At which temperature will the r.m.s. velocity of a hydrogen molecule be equal to that of an oxygen molecule at \( 47^\circ \text{C} \)?

• A. \( 80 \, \text{K} \)
• B. \( -73 \, \text{K} \)
• C. \( 4 \, \text{K} \)
• D. \( 20 \, \text{K} \)

Hint:

The r.m.s. velocity is influenced by both the temperature and the molar mass of the gas. Use the proportionality \( v_{\text{rms}} \propto \sqrt{\frac{T}{M}} \) to connect the properties of different gases.

Answer 1

The Correct Option is D

The root mean square (r.m.s.) velocity \( v_{\text{rms}} \) of gas molecules is determined by the formula: \[ v_{\text{rms}} = \sqrt{\frac{3RT}{M}}, \] where: - \( R \) is the universal gas constant, - \( T \) is the absolute temperature in Kelvin, - \( M \) is the molar mass of the gas.
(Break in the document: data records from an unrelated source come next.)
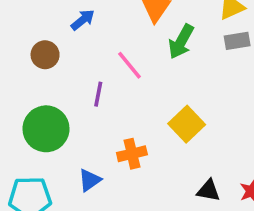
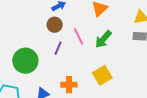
green arrow: (181, 42) -> (103, 39), moved
brown circle: (45, 55) -> (55, 25), moved

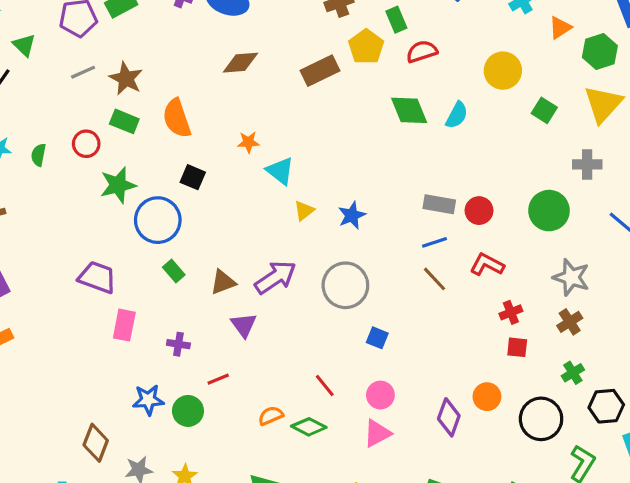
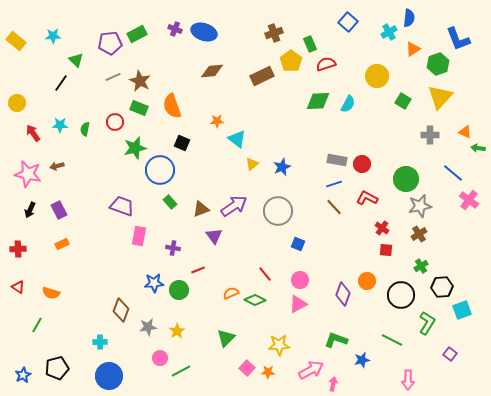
green diamond: (409, 110) -> (318, 101), turned -70
green circle: (549, 211) -> (406, 179), moved
gray star: (571, 277) -> (420, 206), turned -30
red cross: (511, 312) -> (382, 228), turned -32

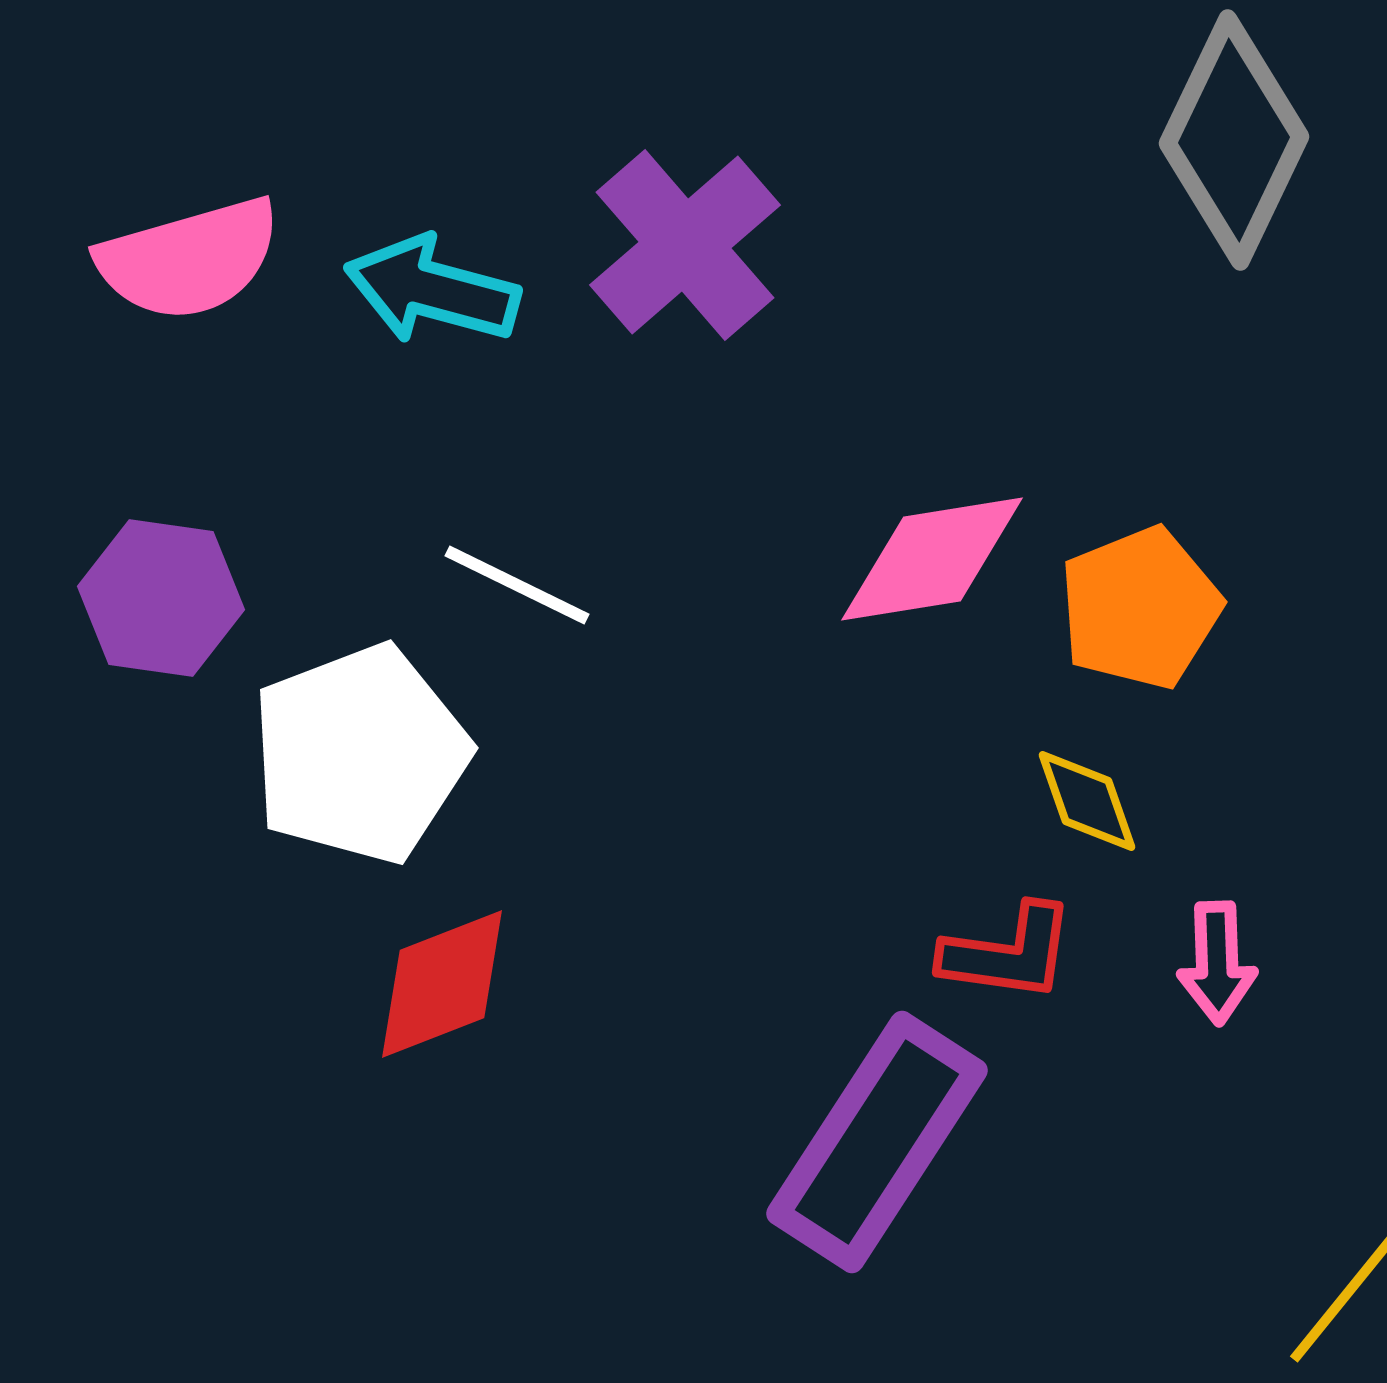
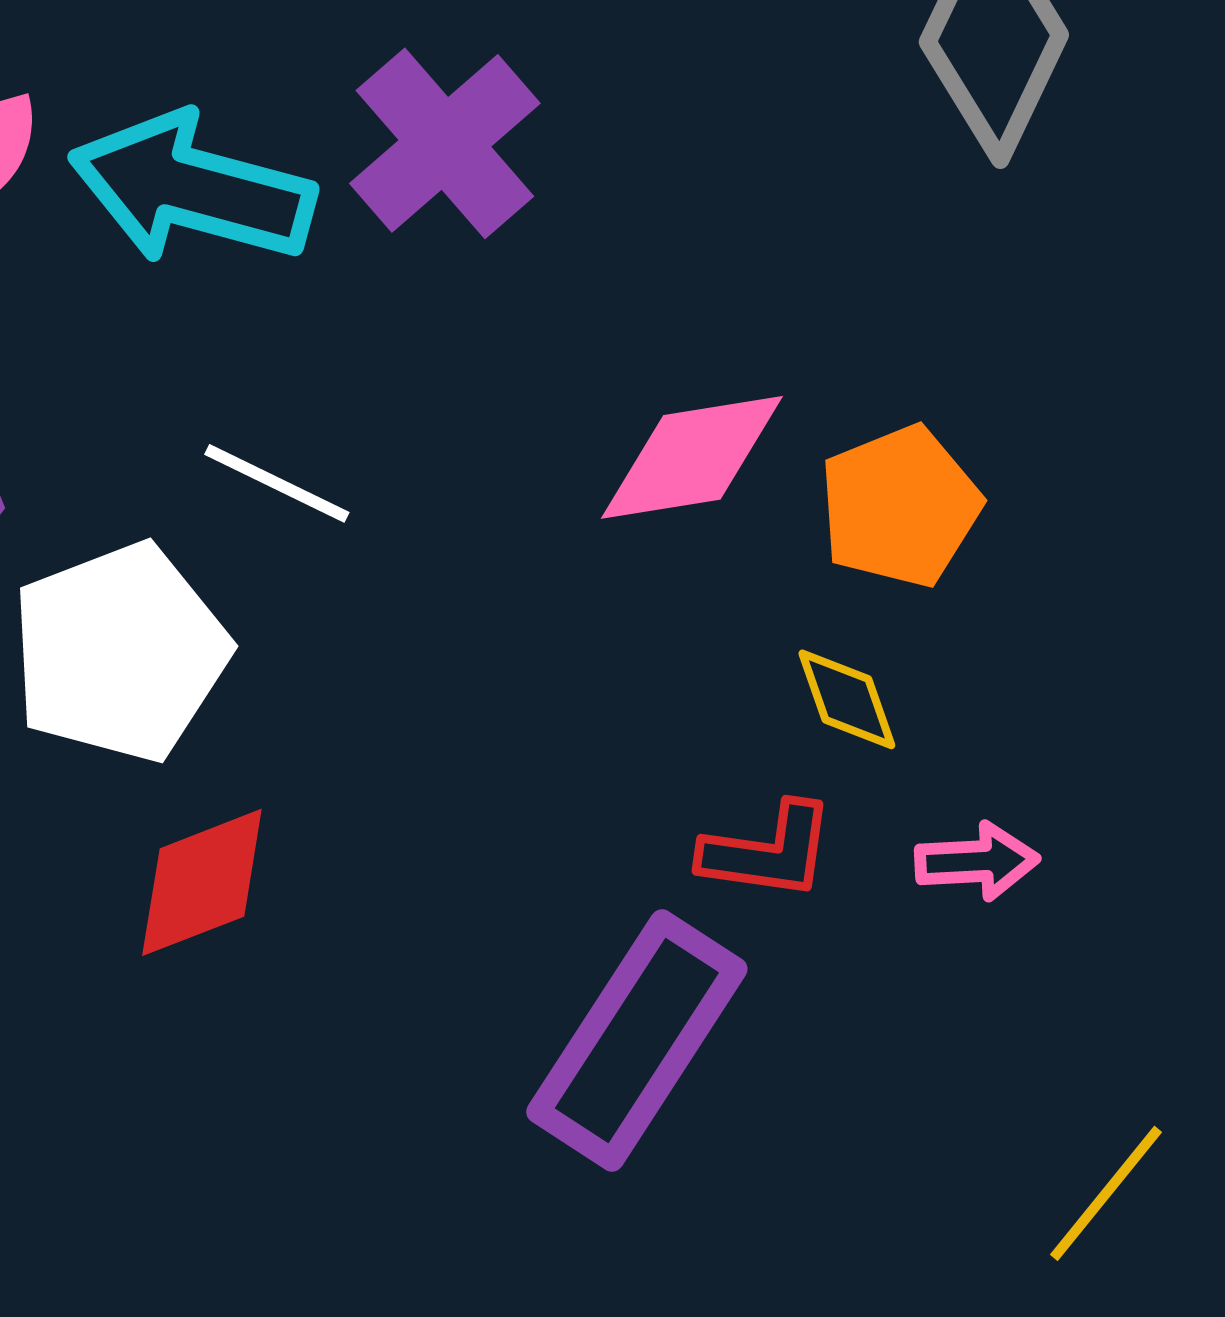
cyan arrow: (432, 290) -> (192, 188), size x1.4
pink arrow: (1217, 963) -> (977, 861), turned -91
Step 1: Equating \( v_{\text{rms}} \) for Hydrogen and Oxygen For hydrogen (\( H_2 \)) and oxygen (\( O_2 \)): \[ v_{\text{rms}}(H_2) = v_{\text{rms}}(O_2). \] Substitute the expression for \( v_{\text{rms}} \): \[ \sqrt{\frac{3RT_{H_2}}{M_{H_2}}} = \sqrt{\frac{3RT_{O_2}}{M_{O_2}}}. \] Square both sides: \[ \frac{T_{H_2}}{M_{H_2}} = \frac{T_{O_2}}{M_{O_2}}. \] Rearrange to solve for \( T_{H_2} \): \[ T_{H_2} = T_{O_2} \cdot \frac{M_{H_2}}{M_{O_2}}. \] Step 2: Substitute Known Values The temperature of oxygen gas is: \[ T_{O_2} = 47^\circ \text{C} + 273 = 320 \, \text{K}. \] Molar masses are: \[ M_{H_2} = 2, \quad M_{O_2} = 32. \] Substitute into the formula for \( T_{H_2} \): \[ T_{H_2} = 320 \cdot \frac{2}{32}. \] Simplify: \[ T_{H_2} = 320 \cdot \frac{1}{16} = 20 \, \text{K}. \] Final Answer: \[ \boxed{20 \, \text{K}} \]